KRS 532.055(2) governs how a jury sentences felony offenders after returning a guilty verdict, stating that the jury is to "determine the punishment to be imposed within the range provided elsewhere by law." One sentencing range "provided elsewhere by law" that applies to felony offenders and that limits their total sentence is found in KRS 532.110(1)(c). KRS 532.110(1)(c) states that "multiple sentences shall run concurrently or consecutively as the court shall determine at the time of sentence," and that "[i]n no event shall the aggregate of consecutive indeterminate terms exceed 70 years." According to these statutes, Allen was subject to a maximum sentence of seventy years in prison. In running all his sentences consecutively, however, the jury recommended that he serve 130 years in prison. Allen is correct that this recommendation violated the plain language of KRS 532.055(2) and KRS 532.110(1)(c). Thus, the trial court erred in failing to instruct the jury on the maximum allowable sentence under the statutes. Because we have already held that Allen is entitled to a reversal of his convictions and a new trial, we direct that the jury in any subsequent proceeding be instructed as to the sentencing cap set forth in KRS 532.110(1)(c).

CONCLUSION

During voir dire, Juror 39 stated that he may have already come to a conclusion in Allen's case. Because this statement indicated that Juror 39 would not be impartial in rendering a verdict, it was unreasonable and an abuse of discretion for the trial court to deny Allen's motion to strike Juror 39 for cause. Furthermore, the trial court also erred by failing to instruct the jury as to the sentencing limit imposed by KRS 532.110(1)(c). Allen's conviction and sentence as set forth in the August 15, 2007 Judgment of the Jefferson Circuit Court are hereby reversed and this case is remanded for subsequent proceedings not inconsistent with this opinion.

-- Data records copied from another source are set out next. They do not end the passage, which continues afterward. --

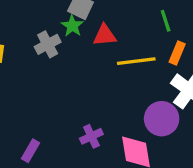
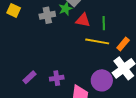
green line: (166, 21) -> (104, 23), moved
purple rectangle: (31, 151) -> (30, 77), moved

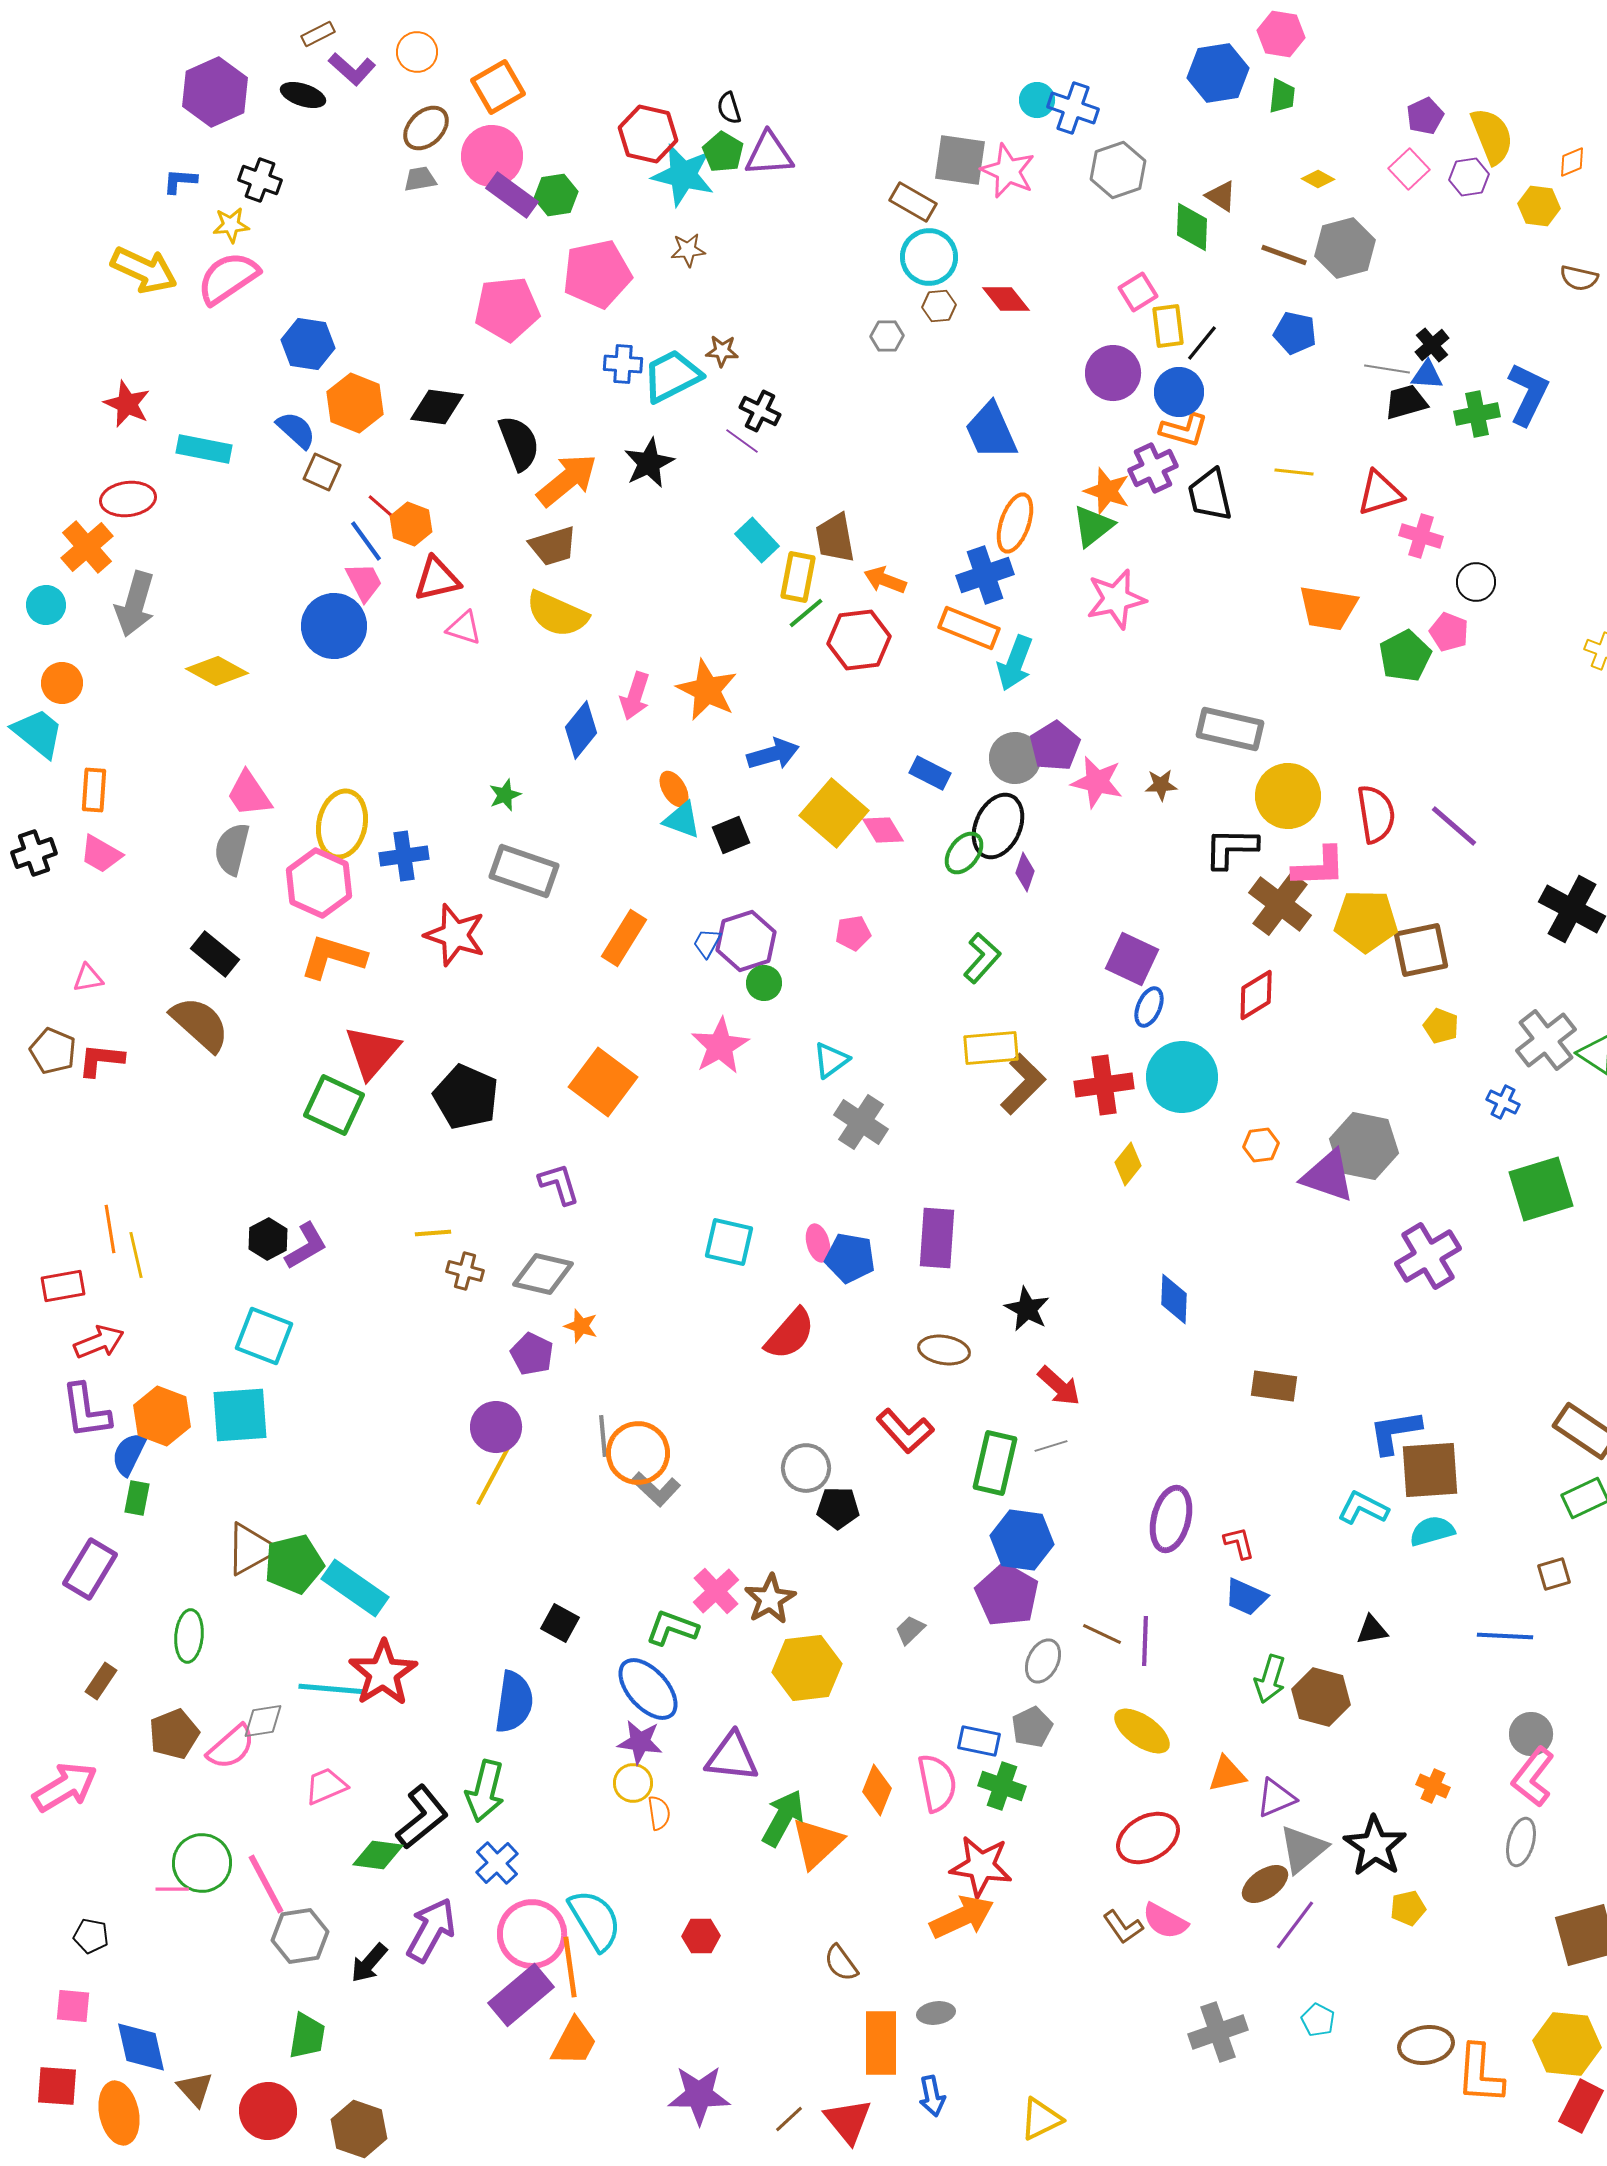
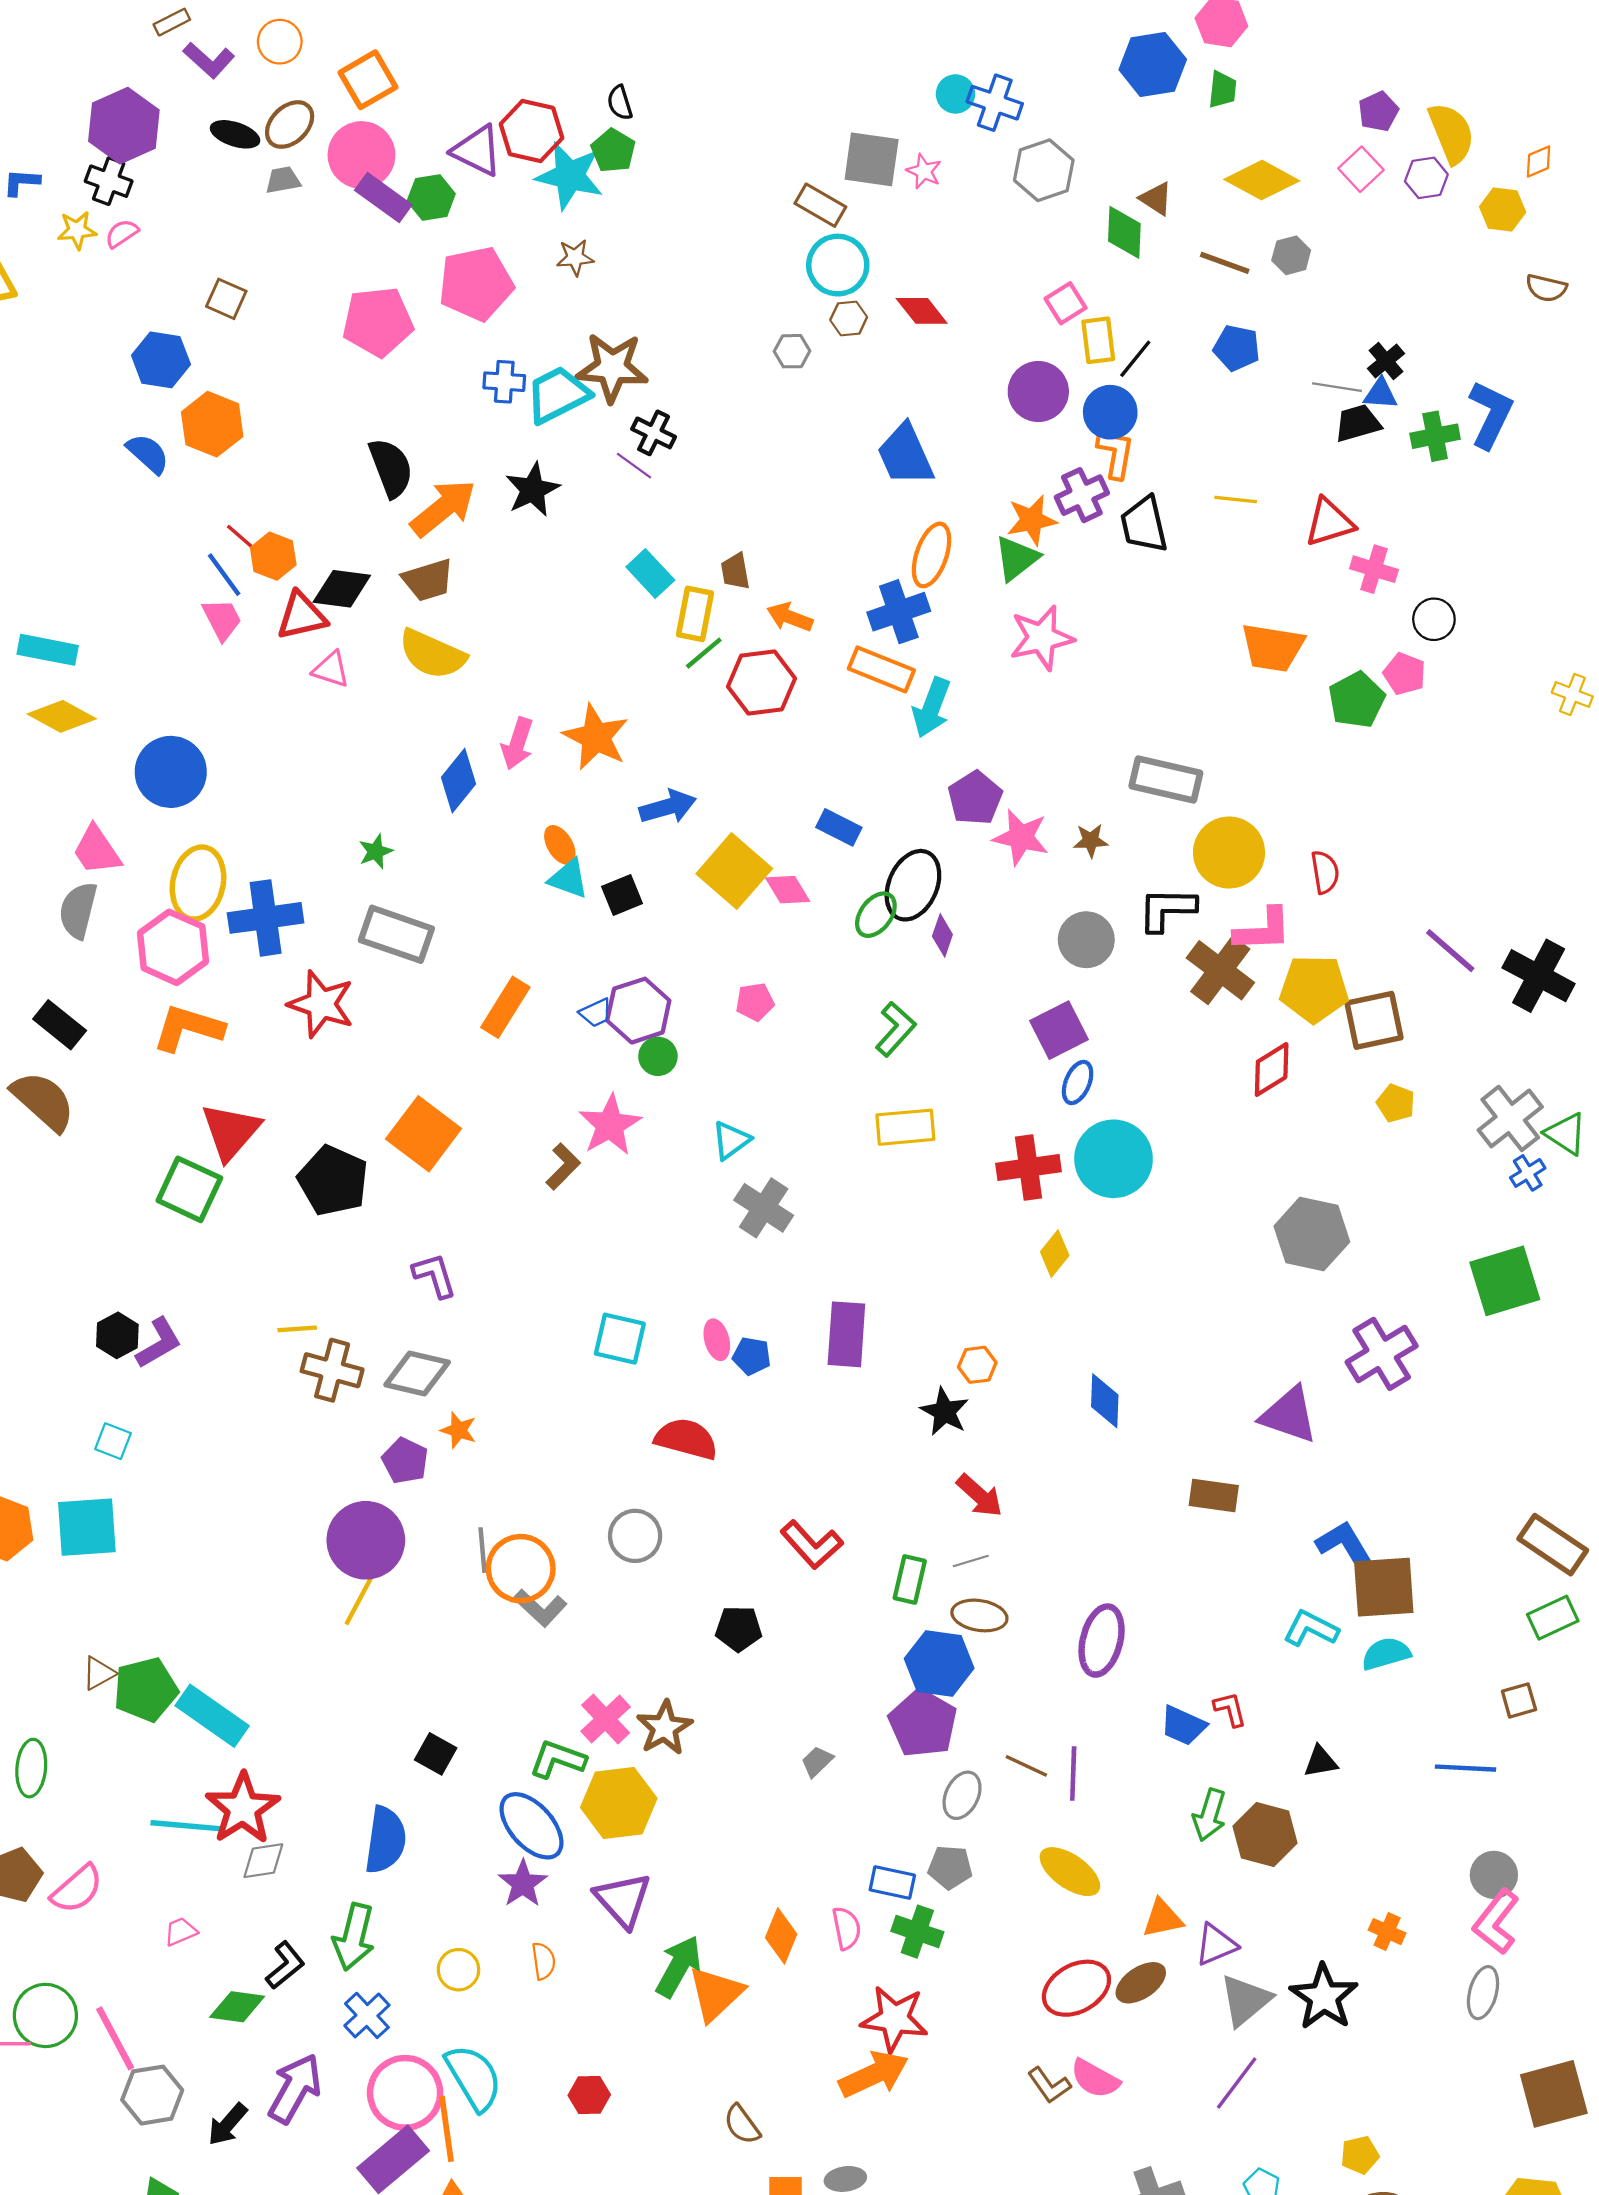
purple hexagon: (215, 92) -> (124, 126), moved
black ellipse: (303, 95) -> (235, 134), moved
purple triangle: (769, 154) -> (477, 151), moved, turned 30
pink star: (1008, 171) -> (924, 171), size x0.6
yellow diamond: (1318, 179) -> (1262, 180), size x2.0
gray hexagon: (1345, 248) -> (1291, 255), size x0.6
pink semicircle: (228, 278) -> (122, 233), moved, size x0.5
brown star: (722, 351) -> (612, 368), size x2.0
black diamond: (437, 407) -> (342, 589), moved
orange L-shape: (1184, 430) -> (1116, 454), turned -96
cyan rectangle: (204, 449) -> (48, 650), moved
brown square: (322, 472) -> (226, 299), moved
orange star: (1107, 491) -> (1032, 520), turned -30
brown trapezoid: (835, 538) -> (735, 571), size x0.7
blue circle: (334, 626) -> (171, 772), moved
gray circle: (1015, 758) -> (1086, 940), moved
red semicircle: (1376, 814) -> (1325, 872), size x0.7
purple line: (1454, 826) -> (1450, 951), moved
blue cross: (404, 856) -> (266, 918), size x1.4
blue trapezoid: (707, 943) -> (596, 1013), turned -144
purple square: (1132, 959) -> (1059, 1030), turned 38
red diamond: (1256, 995) -> (1272, 1069), moved
orange square: (603, 1082) -> (424, 1134), moved
brown L-shape: (1023, 1084) -> (563, 1166), moved, size x0.7
blue cross: (1503, 1102) -> (1528, 1173), moved, turned 32
orange hexagon: (1261, 1145) -> (977, 1365), moved
purple triangle: (1328, 1176) -> (1289, 1415), moved
blue pentagon: (850, 1258) -> (752, 1356), size x0.7
brown cross: (465, 1271) -> (332, 1370), size x1.5
red semicircle: (790, 1334) -> (686, 1439), turned -116
cyan square: (264, 1336) -> (113, 1441), size x0.6
brown ellipse: (944, 1350) -> (979, 1615), moved
purple circle: (496, 1427) -> (366, 1540), size x1.4
blue L-shape: (1395, 1432) -> (1346, 1546), turned 68
green rectangle: (995, 1463) -> (910, 1579), size x0.7
gray circle: (806, 1468) -> (635, 1536), moved
red L-shape: (1239, 1543) -> (1230, 1709), moved
brown triangle: (251, 1549) -> (99, 1673), size x0.6
yellow hexagon: (807, 1668) -> (619, 1803), moved
gray diamond: (263, 1721) -> (263, 1861), moved
gray pentagon: (1032, 1727) -> (950, 1867), turned 30
purple star: (640, 1742) -> (523, 1884), turned 30
purple triangle: (732, 1757) -> (623, 1900), turned 42
yellow circle: (633, 1783) -> (458, 1970), moved
pink semicircle: (937, 1783) -> (846, 1928), size x0.7
pink trapezoid: (326, 1786) -> (181, 1932), size x0.7
black L-shape: (422, 1817) -> (285, 1965), size x0.7
brown ellipse: (1265, 1884) -> (1141, 1983), moved
yellow pentagon: (1408, 1908) -> (1360, 2155), moved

MINTON, C.J.; CUNNINGHAM, NOBLE, SCHRODER, and VENTERS, JJ., concur. SCOTT J., concurs by separate opinion.


Concurring Opinion by Justice SCOTT.

I concur in result with the majority's opinion, as I am bound to follow precedent as I did in Fugett v. Commonwealth, 250 S.W.3d 604 (Ky. 2008). However, I must point out that Shane v. Commonwealth, 243 S.W.3d 336 (Ky. 2007) and Thomas v. Commonwealth, 864 S.W.2d 252 (Ky. 1993), again causes us to reverse a conviction solely on the illusory grounds that the trial was unfair. Remember, the juror we are arguing about and for which we reverse this case, did not even sit on the jury. So, how was the trial unfair or the verdict unreliable? The structural error principle of Thomas, barring applications of harmless error, never made sense to me and still does not. See Morgan v. Commonwealth, 189 S.W.3d 99, 104 (Ky. 2006) ( overruled by Shane, 243 S.W.3d 336). Hopefully, someday we can put Thomas back where it belongs, R.I.P.